Records from a dataset
BEGIN

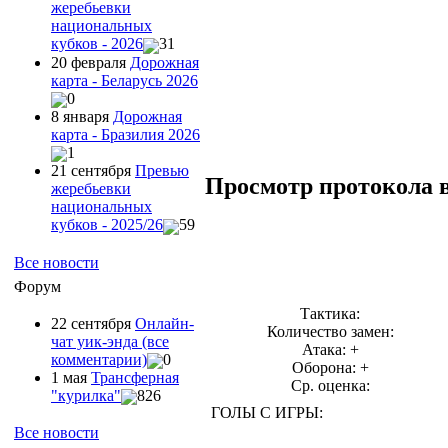
жеребьевки
национальных
кубков - 2026
31
20 февраля
Дорожная
карта - Беларусь 2026
0
8 января
Дорожная
карта - Бразилия 2026
1
21 сентября
Превью
Просмотр протокола 
жеребьевки
национальных
кубков - 2025/26
59
Все новости
Форум
Тактика:
22 сентября
Онлайн-
Количество замен:
чат уик-энда (все
Атака: +
комментарии)
0
Оборона: +
1 мая
Трансферная
Ср. оценка:
"курилка"
826
ГОЛЫ С ИГРЫ:
Все новости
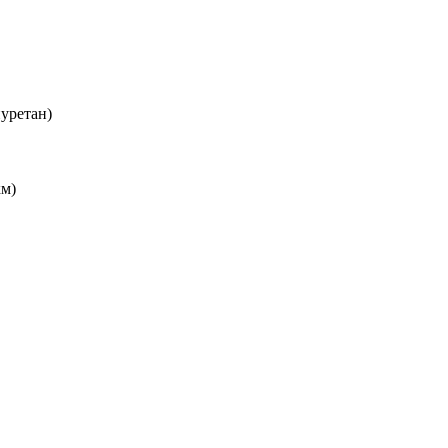
уретан)
км)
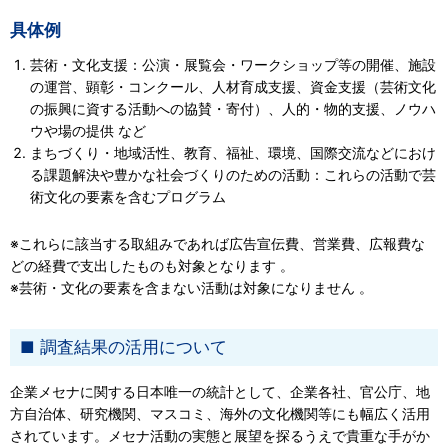
具体例
芸術・文化支援：公演・展覧会・ワークショップ等の開催、施設
の運営、顕彰・コンクール、人材育成支援、資金支援（芸術文化
の振興に資する活動への協賛・寄付）、人的・物的支援、ノウハ
ウや場の提供 など
まちづくり・地域活性、教育、福祉、環境、国際交流などにおけ
る課題解決や豊かな社会づくりのための活動：これらの活動で芸
術文化の要素を含むプログラム
※これらに該当する取組みであれば広告宣伝費、営業費、広報費な
どの経費で支出したものも対象となります 。
※芸術・文化の要素を含まない活動は対象になりません 。
調査結果の活用について
企業メセナに関する日本唯一の統計として、企業各社、官公庁、地
方自治体、研究機関、マスコミ、海外の文化機関等にも幅広く活用
されています。メセナ活動の実態と展望を探るうえで貴重な手がか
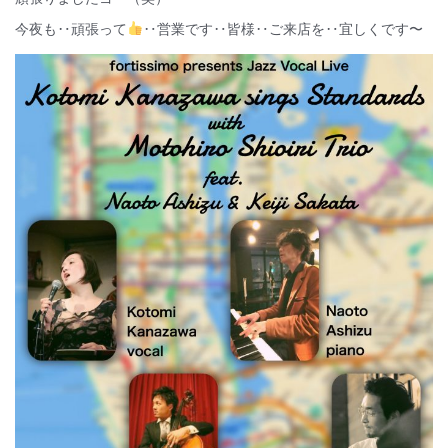
今夜も‥頑張って
‥営業です‥皆様‥ご来店を‥宜しくです〜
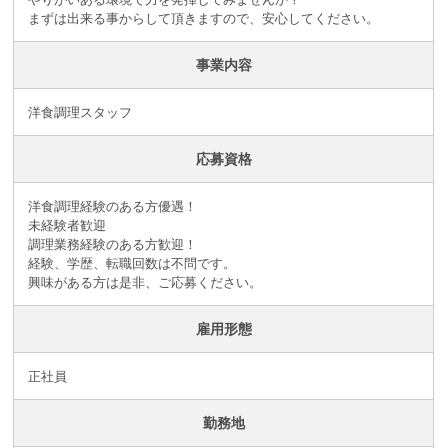
まずは出来る事からして頂きますので、安心してください。
事業内容
洋食調理スタッフ
応募資格
洋食調理経験のある方優遇！
未経験者歓迎
調理業務経験のある方歓迎！
経験、学歴、転職回数は不問です。
興味がある方は是非、ご応募ください。
雇用形態
正社員
勤務地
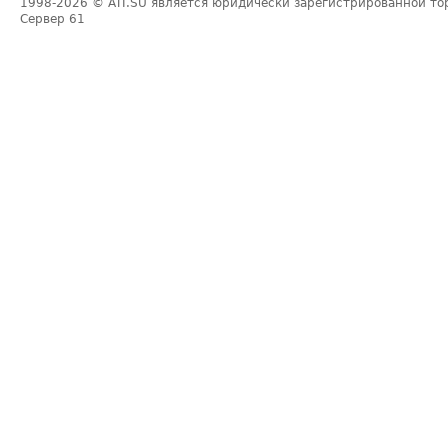
1998-2026
© ATI.SU является юридически зарегистрированной то
Сервер
61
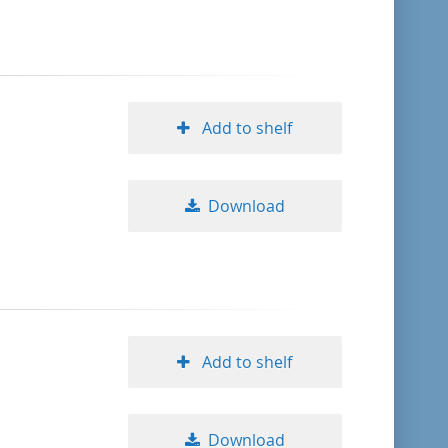
format descending
publication date ascending
Add to shelf
publication date descending
Download
10
20
50
Add to shelf
Download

END

# Requirement
Please set down the records above verbatim, with each picture left out.

# Answer space
жеребьевки
национальных
кубков - 2026
31
20 февраля
Дорожная
карта - Беларусь 2026
0
8 января
Дорожная
карта - Бразилия 2026
1
21 сентября
Превью
Просмотр протокола 
жеребьевки
национальных
кубков - 2025/26
59
Все новости
Форум
Тактика:
22 сентября
Онлайн-
Количество замен:
чат уик-энда (все
Атака: +
комментарии)
0
Оборона: +
1 мая
Трансферная
Ср. оценка:
"курилка"
826
ГОЛЫ С ИГРЫ:
Все новости
уретан)
км)
具体例
芸術・文化支援：公演・展覧会・ワークショップ等の開催、施設
の運営、顕彰・コンクール、人材育成支援、資金支援（芸術文化
の振興に資する活動への協賛・寄付）、人的・物的支援、ノウハ
ウや場の提供 など
まちづくり・地域活性、教育、福祉、環境、国際交流などにおけ
る課題解決や豊かな社会づくりのための活動：これらの活動で芸
術文化の要素を含むプログラム
※これらに該当する取組みであれば広告宣伝費、営業費、広報費な
どの経費で支出したものも対象となります 。
※芸術・文化の要素を含まない活動は対象になりません 。
調査結果の活用について
企業メセナに関する日本唯一の統計として、企業各社、官公庁、地
方自治体、研究機関、マスコミ、海外の文化機関等にも幅広く活用
されています。メセナ活動の実態と展望を探るうえで貴重な手がか
今夜も‥頑張って
‥営業です‥皆様‥ご来店を‥宜しくです〜
まずは出来る事からして頂きますので、安心してください。
事業内容
洋食調理スタッフ
応募資格
洋食調理経験のある方優遇！
未経験者歓迎
調理業務経験のある方歓迎！
経験、学歴、転職回数は不問です。
興味がある方は是非、ご応募ください。
雇用形態
正社員
勤務地
1998-2026
© ATI.SU является юридически зарегистрированной то
Сервер
61
format descending
publication date ascending
Add to shelf
publication date descending
Download
10
20
50
Add to shelf
Download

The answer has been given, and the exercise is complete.